**Task statement**
Copy each line of the records that includes "Kaune".

**Records supplied**
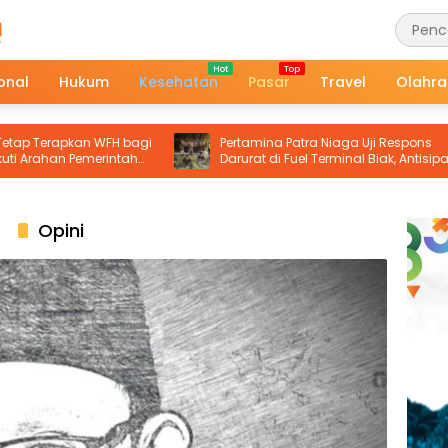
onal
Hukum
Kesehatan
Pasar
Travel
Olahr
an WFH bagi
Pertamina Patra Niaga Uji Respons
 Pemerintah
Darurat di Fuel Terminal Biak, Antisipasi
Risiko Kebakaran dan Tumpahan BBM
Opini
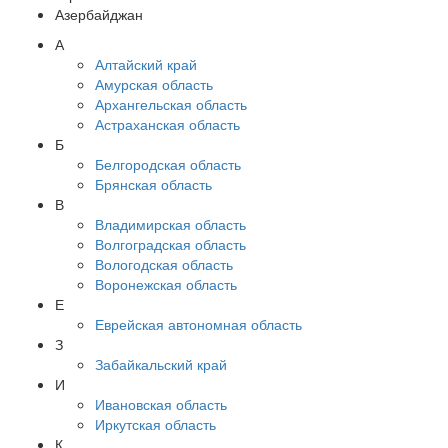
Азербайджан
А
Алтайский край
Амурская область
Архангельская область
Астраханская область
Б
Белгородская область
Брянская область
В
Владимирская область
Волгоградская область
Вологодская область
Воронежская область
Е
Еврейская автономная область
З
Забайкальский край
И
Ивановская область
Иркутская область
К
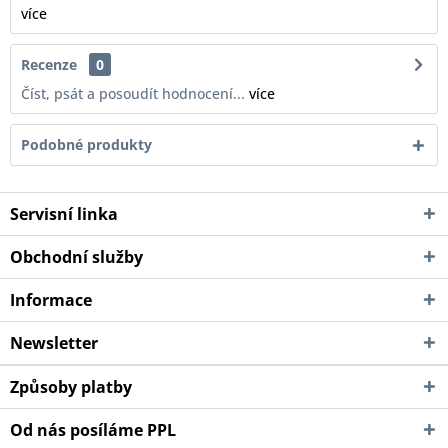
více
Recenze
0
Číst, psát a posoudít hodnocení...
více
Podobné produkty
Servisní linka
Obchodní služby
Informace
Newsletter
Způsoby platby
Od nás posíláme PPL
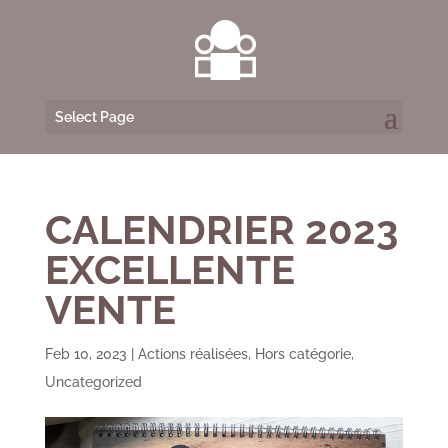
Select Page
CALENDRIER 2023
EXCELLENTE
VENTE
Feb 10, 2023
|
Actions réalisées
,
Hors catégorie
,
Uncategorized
==
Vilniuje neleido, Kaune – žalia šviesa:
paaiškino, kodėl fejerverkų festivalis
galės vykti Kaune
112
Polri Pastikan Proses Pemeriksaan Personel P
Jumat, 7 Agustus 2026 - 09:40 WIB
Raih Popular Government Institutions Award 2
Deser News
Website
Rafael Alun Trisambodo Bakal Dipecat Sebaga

**Problem solution**
Vilniuje neleido, Kaune – žalia šviesa:
galės vykti Kaune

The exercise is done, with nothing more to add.